Lecture 4 — Apache Kafka

Real-Time Data Analytics

Apache Kafka architecture — brokers, topics, partitions, producers, consumers, consumer groups and ML integration.

Duration: 1.5h

Goal: Learn Apache Kafka’s architecture — brokers, topics, partitions, producers, consumers and consumer groups. Understand why Kafka is the backbone of modern real-time systems.

1 From monolith to microservices — context

Before we get to Kafka, a brief context. A traditional application is a monolith — one large program that does everything: handles users, processes data, generates reports. Simple to start with, but hard to scale and modify.

Microservices is an approach in which the application is divided into small, independent services — each responsible for one task. The “payments” service doesn’t know the details of the “recommendations” service. They communicate through APIs or message queues.

The N×N problem

When you have 20 microservices that need to exchange data, you create a point-to-point mesh of connections. Every new service requires integration with many others. This doesn’t scale.

Solution: a central message broker — one place through which all data flows. And that’s where Apache Kafka comes in.

2 What is Apache Kafka?

Kafka is a distributed streaming platform created at LinkedIn (2011), now developed as an Apache project. It is not “just another queue system” — it’s something more.

Distributed

Runs on multiple servers (brokers) as a cluster.

Durable

Messages written to disk, don’t disappear after being read.

Fast

Handles millions of messages per second.

Scalable

Add brokers and partitions as data grows.

Kafka is not a queue!

In a classical queue system (e.g., RabbitMQ) a message is deleted after being processed. Kafka doesn’t do that — messages are stored on disk for a configurable period (default 7 days). This means:

multiple consumers can read the same data,
a consumer can go back to earlier messages (replay),
a consumer failure does not cause data loss.

3 Kafka architecture

3.1 Publish/Subscribe pattern

Kafka implements the pub/sub (publish/subscribe) pattern. The sender (producer) doesn’t send messages directly to the receiver — it publishes to a topic. Receivers (consumers) subscribe to the topics they’re interested in.

flowchart LR
    PA["Producer A"] --> T["Topic:\norders"]
    PB["Producer B"] --> T
    PC["Producer C"] --> T
    T --> CX["Consumer X\n(Group 1)"]
    T --> CY["Consumer Y\n(Group 1)"]
    T --> CZ["Consumer Z\n(Group 2)"]

    style T fill:#FF9800,color:#fff
    style PA fill:#2196F3,color:#fff
    style PB fill:#2196F3,color:#fff
    style PC fill:#2196F3,color:#fff
    style CX fill:#4CAF50,color:#fff
    style CY fill:#4CAF50,color:#fff
    style CZ fill:#9C27B0,color:#fff

Publish/Subscribe pattern in Kafka

3.2 Topics and partitions

A topic is a logical data channel — like a folder into which messages of a certain type arrive. E.g., transactions, orders, server-logs, sensor-readings.

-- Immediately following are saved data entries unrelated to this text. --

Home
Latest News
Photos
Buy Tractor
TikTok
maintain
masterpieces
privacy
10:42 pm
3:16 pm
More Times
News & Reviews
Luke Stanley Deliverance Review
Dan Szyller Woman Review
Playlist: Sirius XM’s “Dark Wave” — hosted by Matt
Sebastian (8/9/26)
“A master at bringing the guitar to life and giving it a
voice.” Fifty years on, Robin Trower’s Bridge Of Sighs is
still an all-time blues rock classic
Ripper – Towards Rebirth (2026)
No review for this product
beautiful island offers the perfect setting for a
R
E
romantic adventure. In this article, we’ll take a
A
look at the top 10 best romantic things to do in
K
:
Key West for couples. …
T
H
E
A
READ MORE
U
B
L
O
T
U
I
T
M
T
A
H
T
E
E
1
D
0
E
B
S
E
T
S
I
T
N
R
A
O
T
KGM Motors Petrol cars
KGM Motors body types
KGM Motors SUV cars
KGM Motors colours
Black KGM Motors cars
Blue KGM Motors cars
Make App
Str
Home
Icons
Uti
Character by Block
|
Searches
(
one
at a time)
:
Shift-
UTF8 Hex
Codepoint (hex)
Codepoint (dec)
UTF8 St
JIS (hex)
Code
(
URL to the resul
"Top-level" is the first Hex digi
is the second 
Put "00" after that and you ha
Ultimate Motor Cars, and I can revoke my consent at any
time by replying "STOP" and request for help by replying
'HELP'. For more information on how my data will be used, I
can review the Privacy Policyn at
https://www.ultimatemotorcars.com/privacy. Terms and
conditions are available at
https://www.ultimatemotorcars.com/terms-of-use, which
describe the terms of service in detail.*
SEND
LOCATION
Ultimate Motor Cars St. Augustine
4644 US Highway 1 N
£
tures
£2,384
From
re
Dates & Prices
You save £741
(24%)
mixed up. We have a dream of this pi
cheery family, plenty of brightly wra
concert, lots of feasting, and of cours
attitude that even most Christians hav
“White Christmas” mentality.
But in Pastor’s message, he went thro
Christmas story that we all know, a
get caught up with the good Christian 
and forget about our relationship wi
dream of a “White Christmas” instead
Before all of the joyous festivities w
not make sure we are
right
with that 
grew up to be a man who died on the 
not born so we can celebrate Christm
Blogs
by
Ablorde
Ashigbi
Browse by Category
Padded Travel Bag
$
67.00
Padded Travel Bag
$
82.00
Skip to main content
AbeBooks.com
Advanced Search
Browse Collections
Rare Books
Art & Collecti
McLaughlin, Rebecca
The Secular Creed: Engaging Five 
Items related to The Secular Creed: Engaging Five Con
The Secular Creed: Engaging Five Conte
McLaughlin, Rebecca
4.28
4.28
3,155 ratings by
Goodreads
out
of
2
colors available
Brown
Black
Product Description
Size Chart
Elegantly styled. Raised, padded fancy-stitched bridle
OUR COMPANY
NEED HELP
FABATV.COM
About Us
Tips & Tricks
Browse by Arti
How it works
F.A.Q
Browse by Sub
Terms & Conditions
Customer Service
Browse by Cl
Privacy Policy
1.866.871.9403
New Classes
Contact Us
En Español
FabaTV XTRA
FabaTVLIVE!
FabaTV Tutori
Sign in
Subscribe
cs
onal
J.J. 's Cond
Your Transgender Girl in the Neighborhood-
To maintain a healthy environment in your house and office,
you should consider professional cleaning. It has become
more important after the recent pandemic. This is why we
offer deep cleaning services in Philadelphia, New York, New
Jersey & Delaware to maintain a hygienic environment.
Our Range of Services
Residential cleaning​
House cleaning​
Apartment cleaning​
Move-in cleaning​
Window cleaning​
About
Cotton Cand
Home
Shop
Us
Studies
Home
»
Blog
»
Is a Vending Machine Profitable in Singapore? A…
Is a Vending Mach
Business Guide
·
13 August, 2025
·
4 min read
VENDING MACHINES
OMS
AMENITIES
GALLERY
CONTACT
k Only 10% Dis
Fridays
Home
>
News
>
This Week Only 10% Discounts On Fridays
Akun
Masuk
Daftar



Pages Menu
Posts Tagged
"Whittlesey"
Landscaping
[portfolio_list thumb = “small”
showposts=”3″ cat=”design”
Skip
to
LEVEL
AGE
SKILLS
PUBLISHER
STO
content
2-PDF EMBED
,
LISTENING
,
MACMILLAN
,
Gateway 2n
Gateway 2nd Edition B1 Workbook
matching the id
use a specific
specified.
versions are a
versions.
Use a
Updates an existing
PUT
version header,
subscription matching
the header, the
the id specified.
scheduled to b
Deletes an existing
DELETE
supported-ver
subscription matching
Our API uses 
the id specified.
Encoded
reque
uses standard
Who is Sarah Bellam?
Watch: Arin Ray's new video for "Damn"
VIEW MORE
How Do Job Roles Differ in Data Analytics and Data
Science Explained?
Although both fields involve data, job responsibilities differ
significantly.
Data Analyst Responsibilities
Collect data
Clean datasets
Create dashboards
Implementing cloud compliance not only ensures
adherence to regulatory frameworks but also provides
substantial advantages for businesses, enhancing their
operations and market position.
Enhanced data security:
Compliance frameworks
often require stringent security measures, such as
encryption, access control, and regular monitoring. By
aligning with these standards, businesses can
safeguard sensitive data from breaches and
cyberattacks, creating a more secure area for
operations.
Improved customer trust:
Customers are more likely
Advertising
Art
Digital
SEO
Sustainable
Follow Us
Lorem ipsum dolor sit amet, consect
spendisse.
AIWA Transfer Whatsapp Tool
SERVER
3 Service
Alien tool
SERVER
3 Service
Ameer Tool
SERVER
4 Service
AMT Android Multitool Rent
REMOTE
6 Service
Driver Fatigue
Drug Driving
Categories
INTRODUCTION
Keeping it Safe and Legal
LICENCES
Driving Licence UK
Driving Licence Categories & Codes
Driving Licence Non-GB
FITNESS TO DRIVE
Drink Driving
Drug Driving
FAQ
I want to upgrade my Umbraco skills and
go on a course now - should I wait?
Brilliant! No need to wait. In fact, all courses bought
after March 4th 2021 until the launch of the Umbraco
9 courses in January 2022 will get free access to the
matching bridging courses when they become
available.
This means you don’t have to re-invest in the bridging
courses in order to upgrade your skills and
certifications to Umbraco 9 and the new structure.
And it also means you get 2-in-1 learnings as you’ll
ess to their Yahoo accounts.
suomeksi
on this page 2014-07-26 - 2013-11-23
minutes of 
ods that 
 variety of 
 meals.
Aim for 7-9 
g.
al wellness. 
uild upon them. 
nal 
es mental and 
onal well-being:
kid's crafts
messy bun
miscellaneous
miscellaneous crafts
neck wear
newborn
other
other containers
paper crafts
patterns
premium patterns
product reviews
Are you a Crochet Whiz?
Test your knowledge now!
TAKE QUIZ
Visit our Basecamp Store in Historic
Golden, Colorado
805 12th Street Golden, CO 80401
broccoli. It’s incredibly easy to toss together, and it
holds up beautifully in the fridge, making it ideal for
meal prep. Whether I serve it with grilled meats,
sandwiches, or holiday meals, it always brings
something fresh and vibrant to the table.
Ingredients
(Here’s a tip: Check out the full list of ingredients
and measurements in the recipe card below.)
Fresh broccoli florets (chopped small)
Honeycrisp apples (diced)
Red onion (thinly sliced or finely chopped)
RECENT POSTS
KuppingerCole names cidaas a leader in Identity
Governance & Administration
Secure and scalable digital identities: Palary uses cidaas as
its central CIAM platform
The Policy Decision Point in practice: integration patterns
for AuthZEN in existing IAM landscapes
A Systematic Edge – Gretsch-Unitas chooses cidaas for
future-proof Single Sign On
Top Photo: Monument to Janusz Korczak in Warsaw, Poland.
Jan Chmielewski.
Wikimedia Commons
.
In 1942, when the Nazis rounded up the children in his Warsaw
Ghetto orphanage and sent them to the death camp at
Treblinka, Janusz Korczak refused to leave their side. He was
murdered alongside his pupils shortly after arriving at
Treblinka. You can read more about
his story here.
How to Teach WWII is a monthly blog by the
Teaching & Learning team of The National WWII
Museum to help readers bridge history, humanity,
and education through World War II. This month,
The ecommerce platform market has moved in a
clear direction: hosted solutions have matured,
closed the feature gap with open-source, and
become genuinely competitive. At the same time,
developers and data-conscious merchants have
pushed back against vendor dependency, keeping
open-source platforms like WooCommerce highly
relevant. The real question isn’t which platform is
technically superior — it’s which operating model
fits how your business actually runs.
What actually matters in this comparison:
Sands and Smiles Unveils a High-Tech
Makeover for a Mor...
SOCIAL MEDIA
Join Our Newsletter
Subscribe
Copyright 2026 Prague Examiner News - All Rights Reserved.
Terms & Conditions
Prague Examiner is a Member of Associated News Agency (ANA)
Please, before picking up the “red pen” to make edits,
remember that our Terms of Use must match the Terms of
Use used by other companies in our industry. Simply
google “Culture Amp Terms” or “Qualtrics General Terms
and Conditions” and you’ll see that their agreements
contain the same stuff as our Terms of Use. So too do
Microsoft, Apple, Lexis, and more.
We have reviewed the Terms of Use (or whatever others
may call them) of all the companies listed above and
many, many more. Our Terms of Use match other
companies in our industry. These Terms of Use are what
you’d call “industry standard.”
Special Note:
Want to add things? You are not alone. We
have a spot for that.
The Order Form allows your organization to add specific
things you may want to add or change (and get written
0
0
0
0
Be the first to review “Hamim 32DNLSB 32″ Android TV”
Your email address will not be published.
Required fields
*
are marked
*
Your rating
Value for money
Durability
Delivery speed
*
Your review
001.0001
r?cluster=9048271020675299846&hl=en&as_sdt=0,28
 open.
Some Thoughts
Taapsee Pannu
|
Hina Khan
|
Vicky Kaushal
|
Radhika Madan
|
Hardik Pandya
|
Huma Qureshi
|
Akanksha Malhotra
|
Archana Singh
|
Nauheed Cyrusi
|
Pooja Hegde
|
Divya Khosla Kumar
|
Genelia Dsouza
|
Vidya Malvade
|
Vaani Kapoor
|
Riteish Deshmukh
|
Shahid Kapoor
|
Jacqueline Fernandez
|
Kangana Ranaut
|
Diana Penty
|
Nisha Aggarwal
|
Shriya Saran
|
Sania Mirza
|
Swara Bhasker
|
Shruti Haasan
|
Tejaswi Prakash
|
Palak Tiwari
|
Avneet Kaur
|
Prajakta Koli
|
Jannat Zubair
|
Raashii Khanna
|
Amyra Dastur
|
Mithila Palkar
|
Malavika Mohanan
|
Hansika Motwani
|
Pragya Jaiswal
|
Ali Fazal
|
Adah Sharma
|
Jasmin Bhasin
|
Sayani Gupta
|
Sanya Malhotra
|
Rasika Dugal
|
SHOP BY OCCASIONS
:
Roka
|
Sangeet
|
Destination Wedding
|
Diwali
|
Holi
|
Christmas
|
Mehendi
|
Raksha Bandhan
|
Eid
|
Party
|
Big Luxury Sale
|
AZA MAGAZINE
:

Each topic is divided into one or more partitions. A partition is an ordered, immutable sequence of messages — each message receives a unique number (offset).

Partitions serve two purposes:

Scalability — data from one topic can be distributed across multiple brokers.
Parallelism — multiple consumers can read different partitions simultaneously.

A broker is a single Kafka server. A Kafka cluster consists of multiple brokers. Each broker stores a subset of partitions.

To ensure reliability, Kafka replicates partitions across multiple brokers. A replication factor (e.g., 3) means each partition has 3 copies on different servers. If one broker goes down — data is not lost.

flowchart LR
    subgraph "Topic: transactions"
        direction TB
        P0["Partition 0\noffset: 0,1,2,3..."]
        P1["Partition 1\noffset: 0,1,2,3..."]
        P2["Partition 2\noffset: 0,1,2,3..."]
    end
    P0 -.-> B1["Broker 1"]
    P1 -.-> B2["Broker 2"]
    P2 -.-> B3["Broker 3"]

    style P0 fill:#E3F2FD,stroke:#2196F3
    style P1 fill:#E3F2FD,stroke:#2196F3
    style P2 fill:#E3F2FD,stroke:#2196F3
    style B1 fill:#FFF3E0,stroke:#FF9800
    style B2 fill:#FFF3E0,stroke:#FF9800
    style B3 fill:#FFF3E0,stroke:#FF9800

Topic with partitions distributed across brokers

4 Producers

A producer is an application that sends messages to Kafka. The producer specifies a topic, and Kafka assigns the message to a partition:

by default: round-robin (sequentially to each partition),
with a key: Kafka computes the key’s hash and selects the partition based on it — messages with the same key always go to the same partition.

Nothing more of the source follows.